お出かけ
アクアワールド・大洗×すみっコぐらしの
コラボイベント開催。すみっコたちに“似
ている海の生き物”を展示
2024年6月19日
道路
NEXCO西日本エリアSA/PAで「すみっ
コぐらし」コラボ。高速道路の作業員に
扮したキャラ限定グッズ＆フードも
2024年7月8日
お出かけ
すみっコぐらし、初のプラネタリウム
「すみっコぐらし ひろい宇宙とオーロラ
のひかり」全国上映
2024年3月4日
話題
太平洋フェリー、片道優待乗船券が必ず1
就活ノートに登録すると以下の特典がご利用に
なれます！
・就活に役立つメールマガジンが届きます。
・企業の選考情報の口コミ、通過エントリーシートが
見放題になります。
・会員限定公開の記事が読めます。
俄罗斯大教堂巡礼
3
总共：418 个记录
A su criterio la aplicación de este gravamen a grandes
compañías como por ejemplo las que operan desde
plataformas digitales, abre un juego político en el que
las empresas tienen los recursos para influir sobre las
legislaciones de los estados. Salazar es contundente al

■ **WHAT YOU WILL DO**:
Your answer should consist only of the lines from the one with "太平洋フェリー、片道優待乗船券が必ず1" through the last line of the entries above, retyped exactly.

■ **EXPECTED ANSWER**:
太平洋フェリー、片道優待乗船券が必ず1
就活ノートに登録すると以下の特典がご利用に
なれます！
・就活に役立つメールマガジンが届きます。
・企業の選考情報の口コミ、通過エントリーシートが
見放題になります。
・会員限定公開の記事が読めます。
俄罗斯大教堂巡礼
3
总共：418 个记录
A su criterio la aplicación de este gravamen a grandes
compañías como por ejemplo las que operan desde
plataformas digitales, abre un juego político en el que
las empresas tienen los recursos para influir sobre las
legislaciones de los estados. Salazar es contundente al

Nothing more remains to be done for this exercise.